This week, the world watched as white smoke billowed over the Vatican, declaring that the 266th pope had been chosen.
The election of Pope Francis, previously Cardinal Jorge Mario Bergoglio of Buenos Aires, marks a series of firsts for the Catholic Church. He is the first pope from the Americas, the first Jesuit pope and the first pope to bear the name of St. Francis of Assisi.
Characterized as a humble man who has advocated for the poor and needy in Argentina, Pope Francis may bring the plight of the poor front and center in the Vatican.
In selecting St. Francis as his namesake, Pope Francis has already given the world indication that he will continue his service to those with lesser means through his papacy, much as he has in his service to the people of Argentina. St. Francis of Assisi was known for his dedication to the poor and downtrodden. In a famous account as a young man, St. Francis gave everything he had to a beggar, earning him the scorn of his friends and family. But he never gave up helping those in need — even devoting himself to a life of poverty.
Pope Francis served the people of Argentina humbly. He was known for his humility, choosing to live in a small apartment rather than in the palatial bishop’s residence. Instead of taking a limousine, he was often seen on public transportation — something that seemed to resonate with the people he was trying to reach.
He has been a vocal advocate of the needy, and we believe this is a good thing.

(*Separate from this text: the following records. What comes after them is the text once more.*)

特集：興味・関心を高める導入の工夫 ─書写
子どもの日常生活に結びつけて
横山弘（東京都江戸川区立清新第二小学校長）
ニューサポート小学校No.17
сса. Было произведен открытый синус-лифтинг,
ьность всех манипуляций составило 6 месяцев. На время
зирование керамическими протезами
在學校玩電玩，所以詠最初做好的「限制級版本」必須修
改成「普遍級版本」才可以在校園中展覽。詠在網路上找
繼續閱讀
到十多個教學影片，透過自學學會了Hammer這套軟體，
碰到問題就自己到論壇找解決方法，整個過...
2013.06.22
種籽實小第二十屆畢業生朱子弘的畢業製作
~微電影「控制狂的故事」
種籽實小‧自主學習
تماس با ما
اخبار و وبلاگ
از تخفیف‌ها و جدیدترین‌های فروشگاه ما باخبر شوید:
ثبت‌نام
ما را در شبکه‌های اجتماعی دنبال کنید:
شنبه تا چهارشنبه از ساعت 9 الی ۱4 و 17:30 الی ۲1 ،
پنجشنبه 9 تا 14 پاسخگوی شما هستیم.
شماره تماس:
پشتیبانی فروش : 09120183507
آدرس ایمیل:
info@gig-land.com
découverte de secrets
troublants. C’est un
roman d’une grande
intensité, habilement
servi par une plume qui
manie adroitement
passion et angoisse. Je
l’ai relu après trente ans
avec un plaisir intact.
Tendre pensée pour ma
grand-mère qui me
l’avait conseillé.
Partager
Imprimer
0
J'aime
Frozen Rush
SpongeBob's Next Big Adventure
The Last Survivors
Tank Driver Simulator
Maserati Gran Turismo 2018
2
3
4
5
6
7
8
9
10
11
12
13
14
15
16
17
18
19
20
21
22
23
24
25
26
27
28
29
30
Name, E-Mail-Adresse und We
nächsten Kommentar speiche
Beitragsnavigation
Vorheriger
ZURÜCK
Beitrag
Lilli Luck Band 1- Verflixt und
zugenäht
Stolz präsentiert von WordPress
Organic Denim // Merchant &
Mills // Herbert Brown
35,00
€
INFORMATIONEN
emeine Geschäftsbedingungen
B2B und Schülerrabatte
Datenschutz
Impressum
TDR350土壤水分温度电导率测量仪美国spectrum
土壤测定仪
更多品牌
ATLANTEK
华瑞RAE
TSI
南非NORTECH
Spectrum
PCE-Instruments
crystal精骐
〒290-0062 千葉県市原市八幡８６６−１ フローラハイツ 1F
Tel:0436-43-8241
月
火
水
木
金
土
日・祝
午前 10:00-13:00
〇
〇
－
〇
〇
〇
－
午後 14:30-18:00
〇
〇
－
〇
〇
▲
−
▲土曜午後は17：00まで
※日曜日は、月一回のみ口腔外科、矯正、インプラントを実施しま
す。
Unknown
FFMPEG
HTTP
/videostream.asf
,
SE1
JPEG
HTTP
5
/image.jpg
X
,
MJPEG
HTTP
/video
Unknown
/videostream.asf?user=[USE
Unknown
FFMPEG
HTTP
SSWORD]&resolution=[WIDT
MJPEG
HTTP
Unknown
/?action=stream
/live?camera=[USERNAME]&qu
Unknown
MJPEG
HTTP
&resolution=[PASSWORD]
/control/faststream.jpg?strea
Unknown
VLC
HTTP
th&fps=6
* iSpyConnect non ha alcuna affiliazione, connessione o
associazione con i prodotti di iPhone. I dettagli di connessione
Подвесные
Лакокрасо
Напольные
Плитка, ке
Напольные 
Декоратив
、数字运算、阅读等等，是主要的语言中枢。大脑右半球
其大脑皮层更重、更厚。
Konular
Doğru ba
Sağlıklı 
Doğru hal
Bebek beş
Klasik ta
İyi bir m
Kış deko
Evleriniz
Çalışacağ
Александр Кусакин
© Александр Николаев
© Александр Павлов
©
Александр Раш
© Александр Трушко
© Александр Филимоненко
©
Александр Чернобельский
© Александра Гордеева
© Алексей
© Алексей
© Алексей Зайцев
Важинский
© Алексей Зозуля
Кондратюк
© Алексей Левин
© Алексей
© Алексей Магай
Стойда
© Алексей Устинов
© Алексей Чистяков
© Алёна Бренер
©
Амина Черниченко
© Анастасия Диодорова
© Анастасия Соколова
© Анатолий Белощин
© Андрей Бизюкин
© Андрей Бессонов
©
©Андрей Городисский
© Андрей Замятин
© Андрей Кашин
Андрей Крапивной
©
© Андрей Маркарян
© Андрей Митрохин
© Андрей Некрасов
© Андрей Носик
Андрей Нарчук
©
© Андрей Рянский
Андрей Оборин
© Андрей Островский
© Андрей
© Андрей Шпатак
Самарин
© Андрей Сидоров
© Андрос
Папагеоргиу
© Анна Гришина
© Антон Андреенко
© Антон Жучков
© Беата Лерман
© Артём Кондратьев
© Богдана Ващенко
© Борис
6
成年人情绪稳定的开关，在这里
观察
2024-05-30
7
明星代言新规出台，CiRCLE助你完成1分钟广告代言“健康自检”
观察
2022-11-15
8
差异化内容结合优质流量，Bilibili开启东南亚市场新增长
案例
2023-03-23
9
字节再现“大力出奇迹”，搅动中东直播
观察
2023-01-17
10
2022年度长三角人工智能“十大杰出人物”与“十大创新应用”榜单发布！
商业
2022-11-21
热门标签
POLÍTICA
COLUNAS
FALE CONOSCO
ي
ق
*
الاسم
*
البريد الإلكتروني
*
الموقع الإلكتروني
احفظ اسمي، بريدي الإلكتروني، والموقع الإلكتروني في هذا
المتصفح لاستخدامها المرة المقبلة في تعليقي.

While we do not believe the church will moderate its views on divisive social issues such as abortion and gay rights, part of the problem the church has had attracting the younger generation is the widely held view that its focus on social issues has come at the expense of the traditional goals of the church — helping those in need, loving thy neighbor and serving the poor.
We hope that Pope Francis can turn the views of the church onto service toward others, advocating for the poor and needy, and helping to build people up in a way that will be viewed favorably across the political spectrum, across the world and, most importantly, with today’s youth.